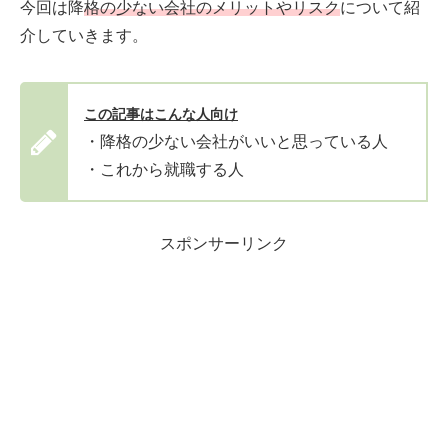
今回は降
格の少ない会社のメリットやリスク
について紹
介していきます。
この記事はこんな人向け
・降格の少ない会社がいいと思っている人
・これから就職する人
スポンサーリンク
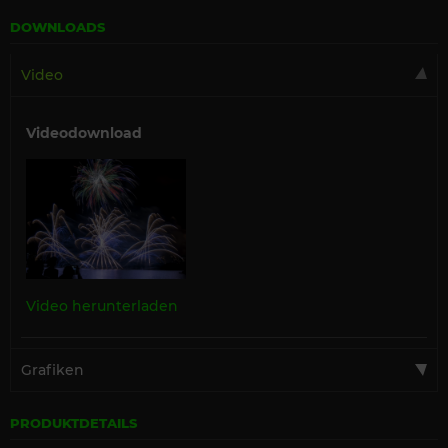
DOWNLOADS
Video
Videodownload
Video herunterladen
Grafiken
PRODUKTDETAILS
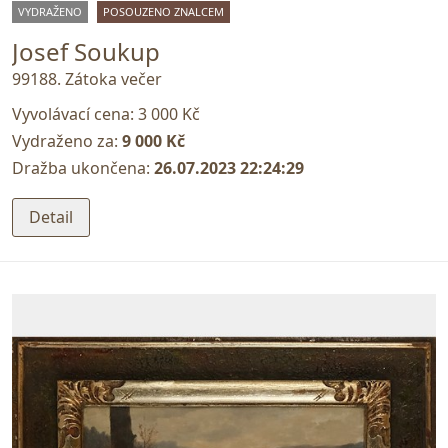
VYDRAŽENO
POSOUZENO ZNALCEM
Josef Soukup
99188. Zátoka večer
Vyvolávací cena:
3 000 Kč
Vydraženo za:
9 000 Kč
Dražba ukončena:
26.07.2023 22:24:29
Detail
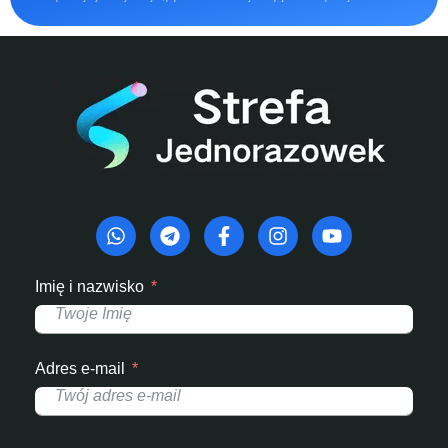
Imię i nazwisko
Adres e-mail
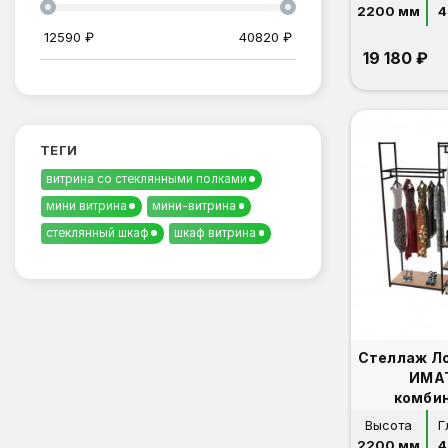
2200 мм
4
12590
₽
40820
₽
19 180 ₽
ТЕГИ
витрина со стеклянными полками
мини витрина
мини-витрина
стеклянный шкаф
шкаф витрина
Стеллаж Л
ИМА
комби
Высота
Г
2200 мм
4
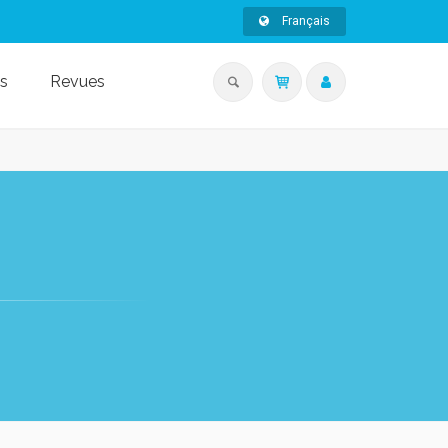
Français
s
Revues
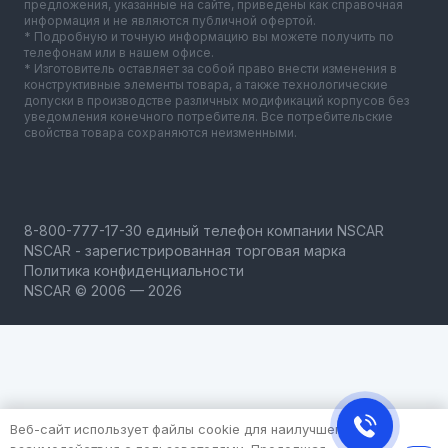
предложения, указанные на сайте, приведены как справочная
информация и не являются публичной офертой.
* Подробную и точную информацию вы можете получить по
телефонам или в нашем офисе.
* Изготовитель оставляет за собой право внести изменения в
конструктивные элементы товара, а также технологические
допуски в производстве различных модификаций корпусов без
уведомления конечного потребителя. Все потребительские
свойства товара сохраняются неизменными.
NSCAR - зарегистрированная торговая марка
Политика конфиденциальности
NSCAR © 2006 — 2026
Веб-сайт использует файлы cookie для наилучшего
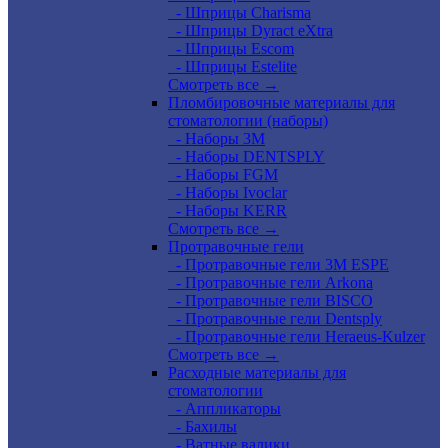
- Шприцы Charisma
- Шприцы Dyract eXtra
- Шприцы Escom
- Шприцы Estelite
Смотреть все →
Пломбировочные материалы для
стоматологии (наборы)
- Наборы 3М
- Наборы DENTSPLY
- Наборы FGM
- Наборы Ivoclar
- Наборы KERR
Смотреть все →
Протравочные гели
- Протравочные гели 3М ESPE
- Протравочные гели Arkona
- Протравочные гели BISCO
- Протравочные гели Dentsply
- Протравочные гели Heraeus-Kulzer
Смотреть все →
Расходные материалы для
стоматологии
- Аппликаторы
- Бахилы
- Ватные валики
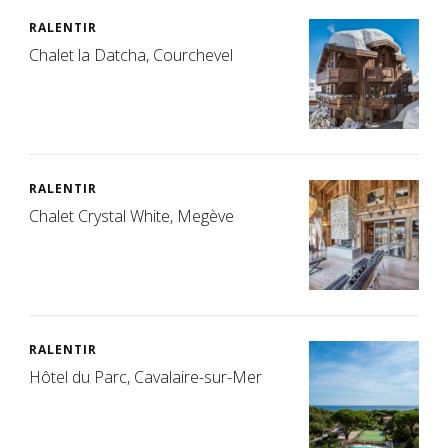
RALENTIR
Chalet la Datcha, Courchevel
RALENTIR
Chalet Crystal White, Megève
RALENTIR
Hôtel du Parc, Cavalaire-sur-Mer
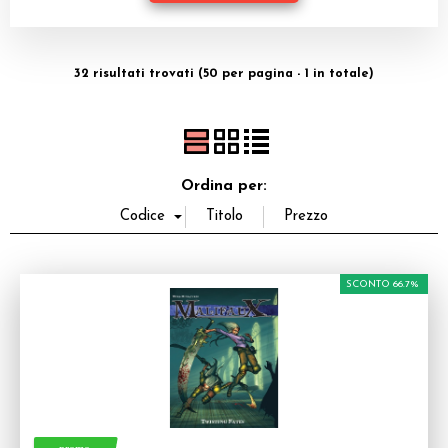
Dadi
Accessori
32 risultati trovati (50 per pagina - 1 in totale)
Giocattoli e Gadget
Offerte del Dragone
Ordina per:
SCONTO 66.7%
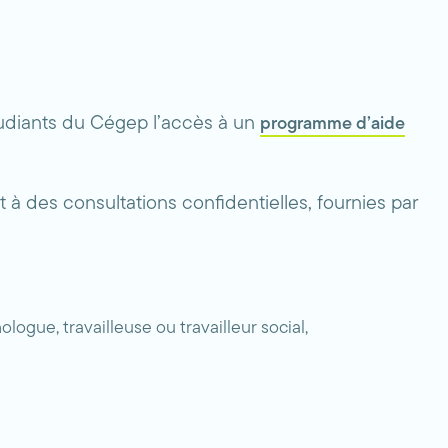
étudiants du Cégep l’accès à un
programme d’aide
 des consultations confidentielles, fournies par
ogue, travailleuse ou travailleur social,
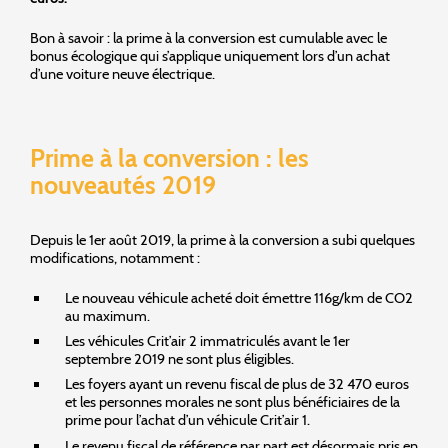
Bon à savoir : la prime à la conversion est cumulable avec le
bonus écologique qui s’applique uniquement lors d’un achat
d’une voiture neuve électrique.
Prime à la conversion : les
nouveautés 2019
Depuis le 1er août 2019, la prime à la conversion a subi quelques
modifications, notamment :
Le nouveau véhicule acheté doit émettre 116g/km de CO2
au maximum.
Les véhicules Crit’air 2 immatriculés avant le 1er
septembre 2019 ne sont plus éligibles.
Les foyers ayant un revenu fiscal de plus de 32 470 euros
et les personnes morales ne sont plus bénéficiaires de la
prime pour l’achat d’un véhicule Crit’air 1.
Le revenu fiscal de référence par part est désormais pris en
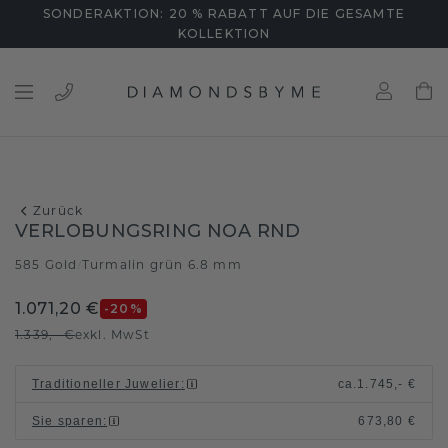
SONDERAKTION: 20 % RABATT AUF DIE GESAMTE
KOLLEKTION
Zurück
VERLOBUNGSRING NOA RND
585 Gold
Turmalin grün 6.8 mm
/
1.071,20 €
-20
%
1.339,- €
exkl. MwSt
Traditioneller Juwelier
:
ca.
1.745,- €
Sie sparen
:
673,80 €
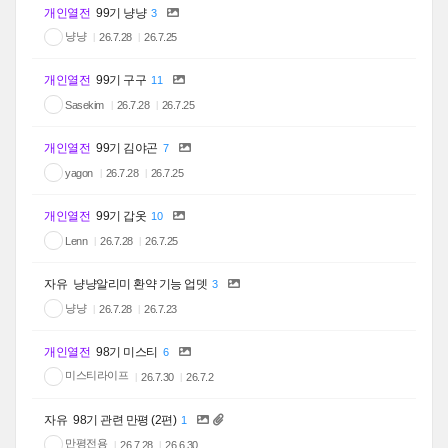
개인열전
99기 냥냥
3
냥냥
26.7.28
26.7.25
개인열전
99기 구구
11
Sasekim
26.7.28
26.7.25
개인열전
99기 김야곤
7
yagon
26.7.28
26.7.25
개인열전
99기 갑옷
10
Lenn
26.7.28
26.7.25
자유
냥냥알리미 환약 기능 업뎃
3
냥냥
26.7.28
26.7.23
개인열전
98기 미스티
6
미스티라이프
26.7.30
26.7.2
자유
98기 관련 만평 (2편)
1
만평전용
26.7.28
26.6.30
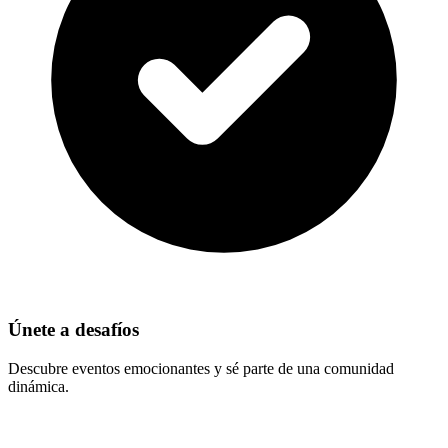
Únete a desafíos
Descubre eventos emocionantes y sé parte de una comunidad
dinámica.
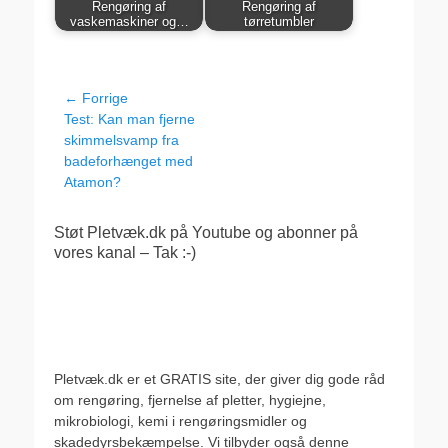
Rengøring af
Rengøring af
vaskemaskiner og…
tørretumbler
Indlægsnavigation
← Forrige
Forrige
Test: Kan man fjerne
indlæg:
skimmelsvamp fra
badeforhænget med
Atamon?
Støt Pletvæk.dk på Youtube og abonner på
vores kanal – Tak :-)
Pletvæk.dk er et GRATIS site, der giver dig gode råd
om rengøring, fjernelse af pletter, hygiejne,
mikrobiologi, kemi i rengøringsmidler og
skadedyrsbekæmpelse. Vi tilbyder også denne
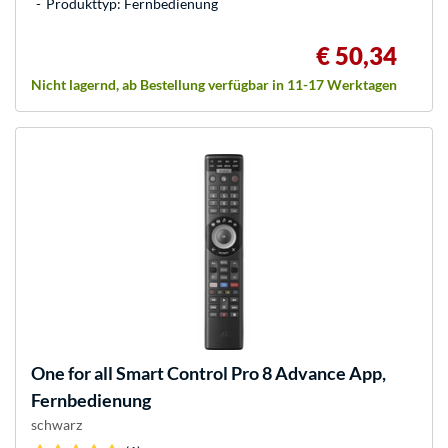
Produkttyp: Fernbedienung
€ 50,34
Nicht lagernd, ab Bestellung verfügbar in 11-17 Werktagen
One for all
Smart Control Pro 8 Advance App,
Fernbedienung
schwarz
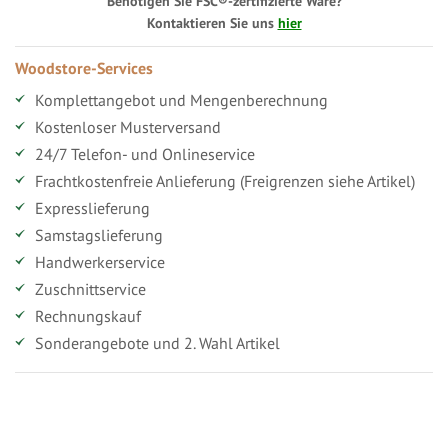
Benötigen Sie FSC®-zertifizierte Ware?
Kontaktieren Sie uns
hier
Woodstore-Services
Komplettangebot und Mengenberechnung
Kostenloser Musterversand
24/7 Telefon- und Onlineservice
Frachtkostenfreie Anlieferung (Freigrenzen siehe Artikel)
Expresslieferung
Samstagslieferung
Handwerkerservice
Zuschnittservice
Rechnungskauf
Sonderangebote und 2. Wahl Artikel
Vorteile für gewerbliche Kunden
Ihr persönlicher Rabatt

===============

■ PROBLEM DESCRIPTION ■
Lines containing the string "plus" in the material: report how many there are, with no added words.

■ WRITTEN REPLY ■
3